Saved data entries
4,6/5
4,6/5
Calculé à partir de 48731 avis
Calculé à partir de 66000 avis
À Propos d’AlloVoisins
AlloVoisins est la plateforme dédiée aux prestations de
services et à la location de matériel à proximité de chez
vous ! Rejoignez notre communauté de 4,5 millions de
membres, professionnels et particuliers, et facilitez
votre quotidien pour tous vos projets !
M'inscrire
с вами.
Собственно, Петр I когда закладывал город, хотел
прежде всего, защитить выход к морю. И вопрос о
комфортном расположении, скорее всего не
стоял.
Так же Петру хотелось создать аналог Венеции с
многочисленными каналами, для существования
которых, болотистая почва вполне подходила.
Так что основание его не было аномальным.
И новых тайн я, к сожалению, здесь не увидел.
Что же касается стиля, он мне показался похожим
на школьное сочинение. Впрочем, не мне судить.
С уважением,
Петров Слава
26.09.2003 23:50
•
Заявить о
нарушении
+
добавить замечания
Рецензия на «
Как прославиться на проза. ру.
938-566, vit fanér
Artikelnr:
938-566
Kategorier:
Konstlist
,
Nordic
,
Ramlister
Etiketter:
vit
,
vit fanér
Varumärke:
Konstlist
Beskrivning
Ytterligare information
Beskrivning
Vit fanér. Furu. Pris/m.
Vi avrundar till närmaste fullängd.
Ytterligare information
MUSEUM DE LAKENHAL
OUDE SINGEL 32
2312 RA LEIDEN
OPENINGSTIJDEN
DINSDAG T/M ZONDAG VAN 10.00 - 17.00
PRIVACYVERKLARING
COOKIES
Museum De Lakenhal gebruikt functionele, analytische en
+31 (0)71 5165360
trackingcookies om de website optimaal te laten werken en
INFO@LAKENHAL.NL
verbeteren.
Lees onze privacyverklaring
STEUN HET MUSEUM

* **Aim of the task**: Please write out the entries exactly, keeping every line intact.

* **Result of the task**:
4,6/5
4,6/5
Calculé à partir de 48731 avis
Calculé à partir de 66000 avis
À Propos d’AlloVoisins
AlloVoisins est la plateforme dédiée aux prestations de
services et à la location de matériel à proximité de chez
vous ! Rejoignez notre communauté de 4,5 millions de
membres, professionnels et particuliers, et facilitez
votre quotidien pour tous vos projets !
M'inscrire
с вами.
Собственно, Петр I когда закладывал город, хотел
прежде всего, защитить выход к морю. И вопрос о
комфортном расположении, скорее всего не
стоял.
Так же Петру хотелось создать аналог Венеции с
многочисленными каналами, для существования
которых, болотистая почва вполне подходила.
Так что основание его не было аномальным.
И новых тайн я, к сожалению, здесь не увидел.
Что же касается стиля, он мне показался похожим
на школьное сочинение. Впрочем, не мне судить.
С уважением,
Петров Слава
26.09.2003 23:50
•
Заявить о
нарушении
+
добавить замечания
Рецензия на «
Как прославиться на проза. ру.
938-566, vit fanér
Artikelnr:
938-566
Kategorier:
Konstlist
,
Nordic
,
Ramlister
Etiketter:
vit
,
vit fanér
Varumärke:
Konstlist
Beskrivning
Ytterligare information
Beskrivning
Vit fanér. Furu. Pris/m.
Vi avrundar till närmaste fullängd.
Ytterligare information
MUSEUM DE LAKENHAL
OUDE SINGEL 32
2312 RA LEIDEN
OPENINGSTIJDEN
DINSDAG T/M ZONDAG VAN 10.00 - 17.00
PRIVACYVERKLARING
COOKIES
Museum De Lakenhal gebruikt functionele, analytische en
+31 (0)71 5165360
trackingcookies om de website optimaal te laten werken en
INFO@LAKENHAL.NL
verbeteren.
Lees onze privacyverklaring
STEUN HET MUSEUM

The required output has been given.